Germline variants identified on exome sequencing were filtered by removing multi-allelic variants, indels, as well as mutations for which the minimum depth was less than 30× across all samples. The remaining germline variants were subsequently genotyped across all RNA samples and comparisons were done across homozygous germline variants only. The percentage median concordance across samples derived from a matched patient was 100%, whereas unrelated samples had a median concordance of 60%. Somatic variants detected on exome sequencing were genotyped in the RNA GATK BAM by using HaplotypeCaller in GENOTYPE_GIVEN_ALLELES mode. Mutations present in all samples for one patient were concatenated together, and a VCF was generated to guide HaplotypeCaller local reassembly and variant calling.

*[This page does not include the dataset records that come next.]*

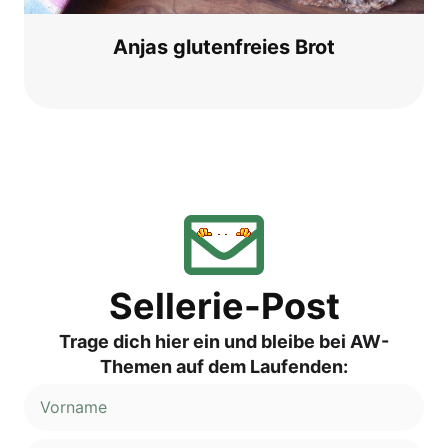
Anjas glu­ten­frei­es Brot
Sellerie-Post
Trage dich hier ein und bleibe bei AW-
Themen auf dem Laufenden:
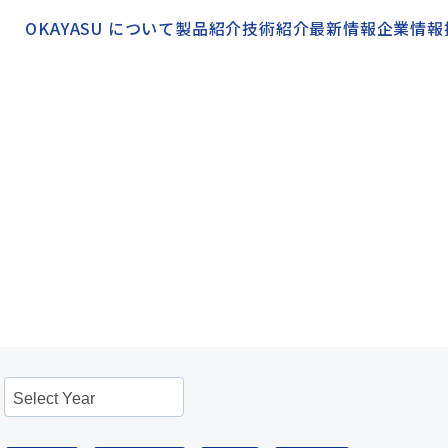
OKAYASU について
製品紹介
技術紹介
最新情報
企業情報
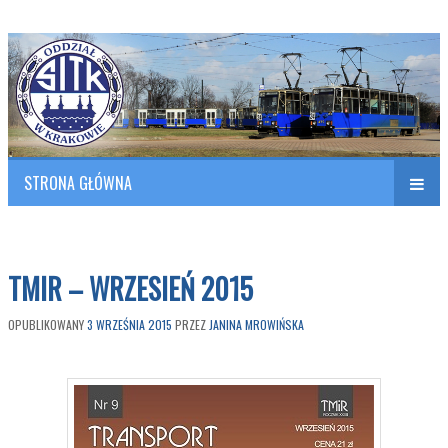
Polish Association of Engineers & Technicians of Transportation
SITK RP Oddział w KRAKOWIE
STRONA GŁÓWNA
Naw
w
TMIR – WRZESIEŃ 2015
OPUBLIKOWANY
3 WRZEŚNIA 2015
PRZEZ
JANINA MROWIŃSKA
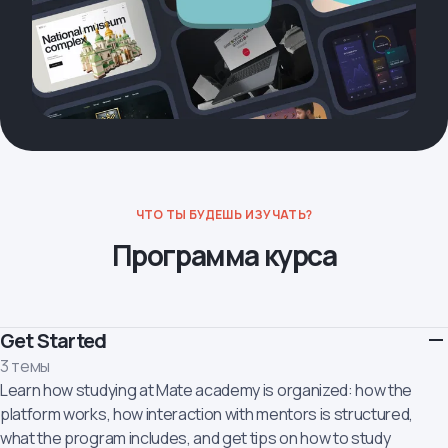
ЧТО ТЫ БУДЕШЬ ИЗУЧАТЬ?
Программа курса
Get Started
3 темы
Learn how studying at Mate academy is organized: how the
platform works, how interaction with mentors is structured,
what the program includes, and get tips on how to study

Gene and transcript abundance estimation

Gene expression estimation was performed on the STAR aligned BAM file using HTSeq (version 0.6.1p1)[71] in read strand-aware union overlap resolution mode, where a read would only be assigned to a gene if it only overlapped within an exonic region of one gene, rather than multiple genes. Gene counts across all samples were merged into one counts matrix using R, and a trimmed mean of M-value (TMM) normalization performed across all samples using the edgeR R package (version 3.32.1)[72] to correct for composition biases and make the transcript counts comparable across all samples[73,74]. The library normalized counts were then transformed into fragment per kilobase millions (FPKMs) and then scaled to a total of a million counts, changing the unit of measure to transcripts per million (TPM)[75].

Differential expression

To identify sets of genes that were highly or lowly expressed given a set of experimental conditions (such as pCR versus residual disease) (Fig. 3a), differential expression was performed on the gene raw counts data obtained as described above using edgeR[72,73]. The output of each model was a list of differentially expressed genes. Following the generation of a ranked list of differentially expressed genes for any comparison of interest, gene set enrichment was performed using the camera statistical method in edgeR; in brief, this method performed a competitive gene set test accounting for inter-gene correlation and tested whether genes were highly ranked relative to other genes in terms of differential expression[76]. As input to this gene set enrichment analysis (GSEA) method, the annotated gene sets provided within the MSigDB version 6.1 were used[22,77] (Fig. 3b). In addition, further enrichment over the Reactome database[23] (Extended Data Fig. 5) was performed using the ReactomePA R package (version v1.34)[78].

GSEA

GSVA and ssGSEA were performed using the GSVA R package (version 1.34)[79] on (1) the GGI gene set[24], (2) the core embryonic stem-cell-like module[25] and (3) the STAT1 immune signature[31]. The log-transformed TMM normalized TPM counts were used as input to the GSVA package. A high GSVA score (Fig. 3f, Extended Data Fig. 8a) was defined as any score above the mean value. We computed the paclitaxel response metagene[26], as the difference in expression of a mitotic metagene (geometric mean of BUB1B, CDK1, AURKB and TTK TPM expression) and a ceramide metagene (geometric mean of UGCG and CERT1 expression).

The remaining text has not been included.